Source material —

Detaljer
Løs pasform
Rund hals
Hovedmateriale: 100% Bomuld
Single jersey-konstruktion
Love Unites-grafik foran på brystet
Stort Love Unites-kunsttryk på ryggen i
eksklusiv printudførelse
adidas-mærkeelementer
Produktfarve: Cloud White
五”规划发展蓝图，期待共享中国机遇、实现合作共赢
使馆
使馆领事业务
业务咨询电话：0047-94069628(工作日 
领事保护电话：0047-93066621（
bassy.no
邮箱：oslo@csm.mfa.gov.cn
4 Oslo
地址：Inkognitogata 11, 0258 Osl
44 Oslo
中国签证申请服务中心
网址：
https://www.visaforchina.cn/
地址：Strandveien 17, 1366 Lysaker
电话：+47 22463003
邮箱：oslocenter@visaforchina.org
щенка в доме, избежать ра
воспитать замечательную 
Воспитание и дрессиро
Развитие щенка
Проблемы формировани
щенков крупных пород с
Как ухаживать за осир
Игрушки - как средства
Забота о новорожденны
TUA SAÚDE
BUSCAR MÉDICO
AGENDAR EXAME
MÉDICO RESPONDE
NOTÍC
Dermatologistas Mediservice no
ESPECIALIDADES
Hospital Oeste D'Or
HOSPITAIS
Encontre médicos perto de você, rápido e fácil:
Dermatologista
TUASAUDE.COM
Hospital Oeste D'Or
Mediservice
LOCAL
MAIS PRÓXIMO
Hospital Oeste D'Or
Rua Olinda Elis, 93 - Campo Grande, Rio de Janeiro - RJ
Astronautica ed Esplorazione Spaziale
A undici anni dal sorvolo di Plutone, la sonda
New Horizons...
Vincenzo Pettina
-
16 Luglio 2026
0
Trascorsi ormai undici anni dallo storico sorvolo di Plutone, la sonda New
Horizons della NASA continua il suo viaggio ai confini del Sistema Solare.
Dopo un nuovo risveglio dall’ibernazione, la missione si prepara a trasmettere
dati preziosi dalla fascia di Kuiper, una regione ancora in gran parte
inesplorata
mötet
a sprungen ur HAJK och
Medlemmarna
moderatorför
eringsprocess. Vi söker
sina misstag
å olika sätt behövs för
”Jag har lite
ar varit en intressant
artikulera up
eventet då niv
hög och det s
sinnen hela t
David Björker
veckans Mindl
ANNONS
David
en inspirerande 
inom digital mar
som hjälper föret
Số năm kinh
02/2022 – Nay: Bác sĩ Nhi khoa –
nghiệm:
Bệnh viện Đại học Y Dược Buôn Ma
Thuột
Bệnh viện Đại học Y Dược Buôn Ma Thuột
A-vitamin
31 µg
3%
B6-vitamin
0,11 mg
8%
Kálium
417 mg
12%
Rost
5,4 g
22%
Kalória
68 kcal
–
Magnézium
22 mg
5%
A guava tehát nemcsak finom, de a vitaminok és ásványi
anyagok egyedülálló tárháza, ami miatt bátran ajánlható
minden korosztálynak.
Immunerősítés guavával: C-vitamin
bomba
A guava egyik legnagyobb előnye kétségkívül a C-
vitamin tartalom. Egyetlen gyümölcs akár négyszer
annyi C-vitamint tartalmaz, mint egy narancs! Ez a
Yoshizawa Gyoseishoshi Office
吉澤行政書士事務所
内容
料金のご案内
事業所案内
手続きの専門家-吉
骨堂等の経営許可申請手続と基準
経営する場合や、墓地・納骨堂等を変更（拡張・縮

Work instructions — Nothing in the data may be left out; copy every line exactly.

Task response —
Detaljer
Løs pasform
Rund hals
Hovedmateriale: 100% Bomuld
Single jersey-konstruktion
Love Unites-grafik foran på brystet
Stort Love Unites-kunsttryk på ryggen i
eksklusiv printudførelse
adidas-mærkeelementer
Produktfarve: Cloud White
五”规划发展蓝图，期待共享中国机遇、实现合作共赢
使馆
使馆领事业务
业务咨询电话：0047-94069628(工作日 
领事保护电话：0047-93066621（
bassy.no
邮箱：oslo@csm.mfa.gov.cn
4 Oslo
地址：Inkognitogata 11, 0258 Osl
44 Oslo
中国签证申请服务中心
网址：
https://www.visaforchina.cn/
地址：Strandveien 17, 1366 Lysaker
电话：+47 22463003
邮箱：oslocenter@visaforchina.org
щенка в доме, избежать ра
воспитать замечательную 
Воспитание и дрессиро
Развитие щенка
Проблемы формировани
щенков крупных пород с
Как ухаживать за осир
Игрушки - как средства
Забота о новорожденны
TUA SAÚDE
BUSCAR MÉDICO
AGENDAR EXAME
MÉDICO RESPONDE
NOTÍC
Dermatologistas Mediservice no
ESPECIALIDADES
Hospital Oeste D'Or
HOSPITAIS
Encontre médicos perto de você, rápido e fácil:
Dermatologista
TUASAUDE.COM
Hospital Oeste D'Or
Mediservice
LOCAL
MAIS PRÓXIMO
Hospital Oeste D'Or
Rua Olinda Elis, 93 - Campo Grande, Rio de Janeiro - RJ
Astronautica ed Esplorazione Spaziale
A undici anni dal sorvolo di Plutone, la sonda
New Horizons...
Vincenzo Pettina
-
16 Luglio 2026
0
Trascorsi ormai undici anni dallo storico sorvolo di Plutone, la sonda New
Horizons della NASA continua il suo viaggio ai confini del Sistema Solare.
Dopo un nuovo risveglio dall’ibernazione, la missione si prepara a trasmettere
dati preziosi dalla fascia di Kuiper, una regione ancora in gran parte
inesplorata
mötet
a sprungen ur HAJK och
Medlemmarna
moderatorför
eringsprocess. Vi söker
sina misstag
å olika sätt behövs för
”Jag har lite
ar varit en intressant
artikulera up
eventet då niv
hög och det s
sinnen hela t
David Björker
veckans Mindl
ANNONS
David
en inspirerande 
inom digital mar
som hjälper föret
Số năm kinh
02/2022 – Nay: Bác sĩ Nhi khoa –
nghiệm:
Bệnh viện Đại học Y Dược Buôn Ma
Thuột
Bệnh viện Đại học Y Dược Buôn Ma Thuột
A-vitamin
31 µg
3%
B6-vitamin
0,11 mg
8%
Kálium
417 mg
12%
Rost
5,4 g
22%
Kalória
68 kcal
–
Magnézium
22 mg
5%
A guava tehát nemcsak finom, de a vitaminok és ásványi
anyagok egyedülálló tárháza, ami miatt bátran ajánlható
minden korosztálynak.
Immunerősítés guavával: C-vitamin
bomba
A guava egyik legnagyobb előnye kétségkívül a C-
vitamin tartalom. Egyetlen gyümölcs akár négyszer
annyi C-vitamint tartalmaz, mint egy narancs! Ez a
Yoshizawa Gyoseishoshi Office
吉澤行政書士事務所
内容
料金のご案内
事業所案内
手続きの専門家-吉
骨堂等の経営許可申請手続と基準
経営する場合や、墓地・納骨堂等を変更（拡張・縮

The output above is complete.